Date Published: April 10, 2015
Publisher: Public Library of Science
Author(s): Lisa N. Rascoe, Courtney Price, Sun Hee Shin, Isabel McAuliffe, Jeffrey W. Priest, Sukwan Handali, Aysegul Taylan Ozkan. http://doi.org/10.1371/journal.pntd.0003694
Abstract: Strongyloides stercoralis is a widely distributed parasite that infects 30 to 100 million people worldwide. In the United States strongyloidiasis is recognized as an important infection in immigrants and refugees. Public health and commercial reference laboratories need a simple and reliable method for diagnosis of strongyloidiasis to identify and treat cases and to prevent transmission. The recognized laboratory test of choice for diagnosis of strongyloidiasis is detection of disease specific antibodies, most commonly using a crude parasite extract for detection of IgG antibodies. Recently, a luciferase tagged recombinant protein of S. stercoralis, Ss-NIE-1, has been used in a luciferase immunoprecipitation system (LIPS) to detect IgG and IgG4 specific antibodies. To promote wider adoption of immunoassays for strongyloidiasis, we used the Ss-NIE-1 recombinant antigen without the luciferase tag and developed ELISA and fluorescent bead (Luminex) assays to detect S. stercoralis specific IgG4. We evaluated the assays using well-characterized sera from persons with or without presumed strongyloidiasis. The sensitivity and specificity of Ss-NIE-1 IgG4 ELISA were 95% and 93%, respectively. For the IgG4 Luminex assay, the sensitivity and specificity were 93% and 95%, respectively. Specific IgG4 antibody decreased after treatment in a manner that was similar to the decrease of specific IgG measured in the crude IgG ELISA. The sensitivities of the Ss-NIE-1 IgG4 ELISA and Luminex assays were comparable to the crude IgG ELISA but with improved specificities. However, the Ss-NIE-1 based assays are not dependent on native parasite materials and can be performed using widely available laboratory equipment. In conclusion, these newly developed Ss-NIE-1 based immunoassays can be readily adopted by public health and commercial reference laboratories for routine screening and clinical diagnosis of S. stercoralis infection in refugees and immigrants in the United States.
Partial Text: Strongyloides stercoralis, an intestinal nematode that migrates through the skin and lung, is a widely distributed disease that infects 30 to 100 million people worldwide . Unlike other helminthic parasites, S. stercoralis can complete its entire life cycle within a single human host through autoinfection and can cause an asymptomatic chronic infection that may go undetected for decades in immunocompetent hosts [2, 3]. In the United States, S. stercoralis causes more deaths than any other soil-transmitted helminth, with mortality rates as high as 87% in cases of hyper-infection in immunocompromised hosts .
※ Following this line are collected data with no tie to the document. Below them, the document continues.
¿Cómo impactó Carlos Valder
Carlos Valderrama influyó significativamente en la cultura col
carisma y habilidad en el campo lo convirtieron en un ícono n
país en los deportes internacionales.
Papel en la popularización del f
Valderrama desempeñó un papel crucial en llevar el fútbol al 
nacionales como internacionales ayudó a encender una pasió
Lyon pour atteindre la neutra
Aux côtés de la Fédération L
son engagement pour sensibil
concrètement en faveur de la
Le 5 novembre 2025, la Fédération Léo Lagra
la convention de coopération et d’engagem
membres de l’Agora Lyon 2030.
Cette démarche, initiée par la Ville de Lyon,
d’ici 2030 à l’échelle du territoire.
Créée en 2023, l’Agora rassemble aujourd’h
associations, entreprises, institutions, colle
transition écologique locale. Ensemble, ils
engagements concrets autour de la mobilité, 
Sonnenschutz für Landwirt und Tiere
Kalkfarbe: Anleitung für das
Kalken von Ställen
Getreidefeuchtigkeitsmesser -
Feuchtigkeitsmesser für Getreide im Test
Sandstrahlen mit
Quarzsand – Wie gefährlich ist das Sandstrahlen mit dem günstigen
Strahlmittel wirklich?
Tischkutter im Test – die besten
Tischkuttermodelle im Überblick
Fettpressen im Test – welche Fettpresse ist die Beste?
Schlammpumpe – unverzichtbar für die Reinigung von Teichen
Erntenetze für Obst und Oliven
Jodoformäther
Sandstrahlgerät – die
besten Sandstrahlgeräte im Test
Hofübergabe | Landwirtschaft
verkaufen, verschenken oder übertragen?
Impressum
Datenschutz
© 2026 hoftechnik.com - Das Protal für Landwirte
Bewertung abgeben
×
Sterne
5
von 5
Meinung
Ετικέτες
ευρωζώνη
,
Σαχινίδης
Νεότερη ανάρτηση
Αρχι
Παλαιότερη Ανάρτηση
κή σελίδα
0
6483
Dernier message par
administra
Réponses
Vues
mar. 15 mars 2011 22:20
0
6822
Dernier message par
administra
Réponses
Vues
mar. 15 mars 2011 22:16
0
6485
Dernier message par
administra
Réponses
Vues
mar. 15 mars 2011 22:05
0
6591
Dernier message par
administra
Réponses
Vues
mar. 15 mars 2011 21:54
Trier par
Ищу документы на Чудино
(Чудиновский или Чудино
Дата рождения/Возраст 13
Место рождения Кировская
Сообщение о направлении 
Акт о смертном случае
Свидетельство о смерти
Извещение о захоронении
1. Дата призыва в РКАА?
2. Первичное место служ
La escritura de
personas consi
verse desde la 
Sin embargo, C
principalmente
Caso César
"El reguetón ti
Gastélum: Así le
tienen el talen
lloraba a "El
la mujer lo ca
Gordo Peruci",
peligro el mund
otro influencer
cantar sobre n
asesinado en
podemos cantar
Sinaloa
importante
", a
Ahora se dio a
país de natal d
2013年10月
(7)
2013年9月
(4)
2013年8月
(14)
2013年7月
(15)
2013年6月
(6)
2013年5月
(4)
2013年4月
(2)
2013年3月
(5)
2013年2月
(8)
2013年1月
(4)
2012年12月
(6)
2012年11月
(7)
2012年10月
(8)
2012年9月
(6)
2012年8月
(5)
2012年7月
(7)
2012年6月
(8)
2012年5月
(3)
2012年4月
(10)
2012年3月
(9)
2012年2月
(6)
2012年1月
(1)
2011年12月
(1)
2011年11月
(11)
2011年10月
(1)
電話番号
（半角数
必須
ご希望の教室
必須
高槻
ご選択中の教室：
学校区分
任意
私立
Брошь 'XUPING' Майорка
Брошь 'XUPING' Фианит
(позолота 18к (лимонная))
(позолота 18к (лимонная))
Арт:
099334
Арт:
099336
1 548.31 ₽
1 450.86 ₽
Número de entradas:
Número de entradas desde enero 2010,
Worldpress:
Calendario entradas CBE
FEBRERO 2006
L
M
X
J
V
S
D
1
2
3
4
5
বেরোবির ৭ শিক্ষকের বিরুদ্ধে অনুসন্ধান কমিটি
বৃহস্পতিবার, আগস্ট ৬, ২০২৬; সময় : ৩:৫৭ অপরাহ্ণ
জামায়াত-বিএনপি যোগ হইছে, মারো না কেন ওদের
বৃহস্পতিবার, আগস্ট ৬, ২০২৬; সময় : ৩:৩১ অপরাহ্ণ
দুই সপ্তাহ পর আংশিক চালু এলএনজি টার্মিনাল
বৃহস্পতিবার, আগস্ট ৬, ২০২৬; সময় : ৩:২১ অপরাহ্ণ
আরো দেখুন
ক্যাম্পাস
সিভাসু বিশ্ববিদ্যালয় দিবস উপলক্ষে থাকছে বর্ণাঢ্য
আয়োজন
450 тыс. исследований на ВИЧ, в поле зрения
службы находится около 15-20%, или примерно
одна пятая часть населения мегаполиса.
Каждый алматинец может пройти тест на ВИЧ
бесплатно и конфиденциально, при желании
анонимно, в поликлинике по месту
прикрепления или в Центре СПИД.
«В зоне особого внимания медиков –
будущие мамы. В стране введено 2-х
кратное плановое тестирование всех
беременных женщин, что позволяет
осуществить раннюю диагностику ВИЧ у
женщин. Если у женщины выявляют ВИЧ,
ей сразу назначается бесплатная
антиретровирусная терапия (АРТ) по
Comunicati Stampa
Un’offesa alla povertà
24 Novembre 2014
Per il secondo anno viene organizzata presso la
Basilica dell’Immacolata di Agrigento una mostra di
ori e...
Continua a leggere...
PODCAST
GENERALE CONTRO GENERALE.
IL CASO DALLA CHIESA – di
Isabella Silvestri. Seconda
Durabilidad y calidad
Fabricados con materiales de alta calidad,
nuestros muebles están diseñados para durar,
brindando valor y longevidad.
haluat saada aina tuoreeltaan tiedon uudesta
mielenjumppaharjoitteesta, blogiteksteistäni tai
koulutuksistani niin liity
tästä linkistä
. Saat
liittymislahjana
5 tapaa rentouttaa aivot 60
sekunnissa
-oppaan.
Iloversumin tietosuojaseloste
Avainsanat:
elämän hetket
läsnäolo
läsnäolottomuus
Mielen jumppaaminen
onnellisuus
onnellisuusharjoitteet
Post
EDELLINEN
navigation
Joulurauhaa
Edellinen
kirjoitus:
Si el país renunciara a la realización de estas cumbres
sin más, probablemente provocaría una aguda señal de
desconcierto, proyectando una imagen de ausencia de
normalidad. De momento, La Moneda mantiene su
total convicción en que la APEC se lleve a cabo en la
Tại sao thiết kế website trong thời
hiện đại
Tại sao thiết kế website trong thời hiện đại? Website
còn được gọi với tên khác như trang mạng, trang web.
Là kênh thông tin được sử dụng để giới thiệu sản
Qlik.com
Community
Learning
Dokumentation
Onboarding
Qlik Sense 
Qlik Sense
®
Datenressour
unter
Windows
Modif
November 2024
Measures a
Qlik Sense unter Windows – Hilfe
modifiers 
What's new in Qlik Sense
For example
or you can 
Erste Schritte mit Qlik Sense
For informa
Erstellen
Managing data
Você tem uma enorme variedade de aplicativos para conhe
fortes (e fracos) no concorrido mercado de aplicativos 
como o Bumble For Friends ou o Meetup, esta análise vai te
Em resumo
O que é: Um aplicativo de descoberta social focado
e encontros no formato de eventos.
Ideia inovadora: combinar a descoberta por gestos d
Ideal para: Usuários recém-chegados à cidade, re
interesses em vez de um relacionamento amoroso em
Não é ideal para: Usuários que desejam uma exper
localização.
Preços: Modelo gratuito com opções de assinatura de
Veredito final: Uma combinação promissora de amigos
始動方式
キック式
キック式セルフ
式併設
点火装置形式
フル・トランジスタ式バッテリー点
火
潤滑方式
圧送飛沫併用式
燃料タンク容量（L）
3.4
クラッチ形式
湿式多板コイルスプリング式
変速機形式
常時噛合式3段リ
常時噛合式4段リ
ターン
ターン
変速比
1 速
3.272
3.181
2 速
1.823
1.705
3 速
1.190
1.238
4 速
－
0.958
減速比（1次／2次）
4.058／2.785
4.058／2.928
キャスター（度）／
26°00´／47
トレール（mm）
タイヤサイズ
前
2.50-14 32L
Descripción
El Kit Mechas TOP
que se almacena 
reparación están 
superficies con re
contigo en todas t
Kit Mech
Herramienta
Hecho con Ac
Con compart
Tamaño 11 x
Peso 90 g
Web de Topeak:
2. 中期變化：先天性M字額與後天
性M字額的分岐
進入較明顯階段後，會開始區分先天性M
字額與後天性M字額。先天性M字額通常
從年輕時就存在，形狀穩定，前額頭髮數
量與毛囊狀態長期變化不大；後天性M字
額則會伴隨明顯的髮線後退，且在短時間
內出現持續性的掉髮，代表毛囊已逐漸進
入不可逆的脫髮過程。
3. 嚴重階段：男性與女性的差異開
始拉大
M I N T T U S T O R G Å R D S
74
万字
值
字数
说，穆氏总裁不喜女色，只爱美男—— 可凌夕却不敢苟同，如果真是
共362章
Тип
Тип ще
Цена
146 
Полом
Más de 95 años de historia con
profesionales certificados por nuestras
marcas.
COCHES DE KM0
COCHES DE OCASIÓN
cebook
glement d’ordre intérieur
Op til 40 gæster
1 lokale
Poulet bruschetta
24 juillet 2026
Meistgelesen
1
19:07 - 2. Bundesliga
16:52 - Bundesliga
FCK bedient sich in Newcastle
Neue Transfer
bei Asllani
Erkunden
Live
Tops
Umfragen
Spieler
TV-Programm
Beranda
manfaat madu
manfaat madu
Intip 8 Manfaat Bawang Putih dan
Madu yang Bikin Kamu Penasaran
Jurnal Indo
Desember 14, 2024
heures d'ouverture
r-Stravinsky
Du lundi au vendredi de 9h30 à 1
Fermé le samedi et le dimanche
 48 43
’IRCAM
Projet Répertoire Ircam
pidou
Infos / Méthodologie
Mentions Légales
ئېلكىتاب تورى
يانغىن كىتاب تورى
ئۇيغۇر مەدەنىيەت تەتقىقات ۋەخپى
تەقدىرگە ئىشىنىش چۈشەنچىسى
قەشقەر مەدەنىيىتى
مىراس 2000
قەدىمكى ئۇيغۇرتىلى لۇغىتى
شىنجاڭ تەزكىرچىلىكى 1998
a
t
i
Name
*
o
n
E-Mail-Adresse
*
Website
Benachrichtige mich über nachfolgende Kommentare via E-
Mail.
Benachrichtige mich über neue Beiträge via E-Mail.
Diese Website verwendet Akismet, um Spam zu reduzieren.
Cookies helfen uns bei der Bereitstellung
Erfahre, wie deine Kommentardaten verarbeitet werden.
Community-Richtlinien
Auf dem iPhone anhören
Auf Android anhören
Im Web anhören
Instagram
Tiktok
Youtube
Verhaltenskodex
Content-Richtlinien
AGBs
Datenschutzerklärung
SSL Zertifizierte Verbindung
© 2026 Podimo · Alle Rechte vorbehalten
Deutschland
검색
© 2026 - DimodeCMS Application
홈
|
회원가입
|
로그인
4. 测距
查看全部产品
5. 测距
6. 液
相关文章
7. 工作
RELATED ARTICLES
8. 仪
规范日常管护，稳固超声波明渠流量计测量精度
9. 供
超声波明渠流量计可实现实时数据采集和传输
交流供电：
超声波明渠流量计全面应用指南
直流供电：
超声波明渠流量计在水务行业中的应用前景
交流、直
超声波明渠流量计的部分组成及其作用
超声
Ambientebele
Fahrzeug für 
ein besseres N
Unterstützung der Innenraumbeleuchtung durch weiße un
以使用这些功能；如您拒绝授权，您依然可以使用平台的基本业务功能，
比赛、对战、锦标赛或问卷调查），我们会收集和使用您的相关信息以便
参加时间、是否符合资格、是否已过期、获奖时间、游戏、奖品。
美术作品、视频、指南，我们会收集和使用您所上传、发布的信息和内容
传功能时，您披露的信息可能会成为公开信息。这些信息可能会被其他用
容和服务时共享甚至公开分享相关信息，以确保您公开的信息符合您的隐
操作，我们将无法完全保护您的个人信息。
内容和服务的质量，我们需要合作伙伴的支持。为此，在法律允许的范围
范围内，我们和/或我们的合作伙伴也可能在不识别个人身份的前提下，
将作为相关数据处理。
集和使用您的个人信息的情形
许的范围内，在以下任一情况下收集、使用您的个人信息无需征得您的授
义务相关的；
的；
Strongyloidiasis is an increasingly important health problem in the US among immigrants and refugees. Patients with occult strongyloidiasis are at risk of disease if they become immunosuppressed, and organ donors with unrecognized S. stercoralis infection pose a risk to recipients if their infected organs are transplanted . Identification of the parasite in stool specimens is insensitive, and, because parasitological examination requires collection of multiple stool specimens over 3 days, serological testing would be preferred if available. We elected to develop novel immunodiagnostic assays to meet this need. We employed a well described recombinant protein with proven performance as an immunodiagnostic antigen, the Ss-NIE-1 protein [6–8]. Based on the potential importance of IgG4 antibody responses in filarial infections, we decided to develop methods that detect S. stercoralis-specific IgG4 antibodies. The Ss-NIE-1 IgG4 Luminex bead assay achieved a sensitivity and a specificity comparable to those reported for other strongyloidiasis assays such as the crude antigen ELISA, and 26-kDA ELISA, and Ss-NIE-1 ELISAs and the Ss-NIE-1 LIPS [6, 7, 9, 10, 12, 18]. Compared to the CDC S. stercoralis crude antigen ELISA, the Ss-NIE-1 IgG4 ELISA and the Ss-NIE-1 IgG4 Luminex assay achieved similar sensitivity without compromising specificity. The possible factors contributing to improved specificity could be the use of recombinant antigen, assay optimization, or detection of IgG4 versus IgG. During Ss-NIE-1 ELISA optimization, we found that non-specific antibody binding in the normal human sera could be decreased by adding a pre-blocking step with 10 mM nickel chloride in PBS/0.3% Tween/5% milk. The decrease in background noise allows the assay to have a higher specificity (93%).